ABOUT THE RESEARCHER

OVERVIEW

The unifying theme in my research is to understand the molecular mechanisms of early cellular mechanotransduction, the process whereby cells sense and convert mechanical force into biochemical signaling. This is particularly important in understanding and designing treatment strategies for a syndrome known as Ventilator Induced Lung Injury (VILI) whereby a respirator (ventilator) used to keep patients with respiratory failure, and in particular Acute Respiratory Distress Syndrome (ARDS) alive induces inflammation and contributes to mortality via multi-organ failure and death.
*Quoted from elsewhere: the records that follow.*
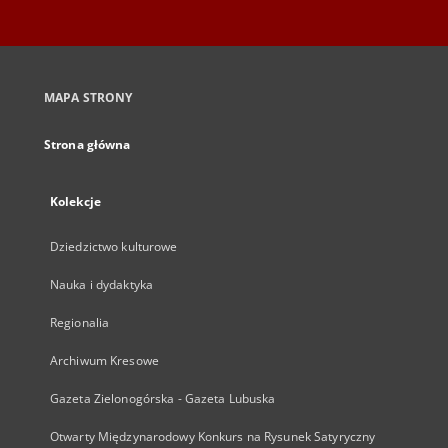
MAPA STRONY
Strona główna
Kolekcje
Dziedzictwo kulturowe
Nauka i dydaktyka
Regionalia
Archiwum Kresowe
Gazeta Zielonogórska - Gazeta Lubuska
Otwarty Międzynarodowy Konkurs na Rysunek Satyryczny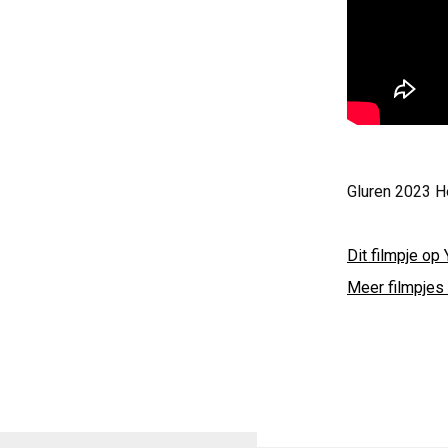
Gluren 2023 He
Dit filmpje op 
Meer filmpjes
My initial bench research at CHB was in the Ingber Laboratory in the Vascular Biology Program and focused on the analysis of the viscoelastic properties of individual focal adhesions (molecular structures used by cells to attach to extracellular matrix through which mechanical force is applied to cells), cellular adaptation responses to mechanical stress, and the biochemical signaling pathways responsible for these cell behaviors. These studies were made possible through the design of permanent and electromagnetic devices that were used to pull on cells through bound ligand coated magnetic beads. Our recent studies led to the discovery that force applied to vascular endothelial cells induces near instantaneous (<10 ms) activation of TRPV4 (a stretch activated membrane ion channel) leading to transient localized calcium influx. This calcium response is one of the most rapid force induced biochemical signaling events detected to date, and represents an important pharmaceutical target in the treatment of VILI as calcium initiates many mechanical signaling pathways which regulate inflammation in ARDS and VILI.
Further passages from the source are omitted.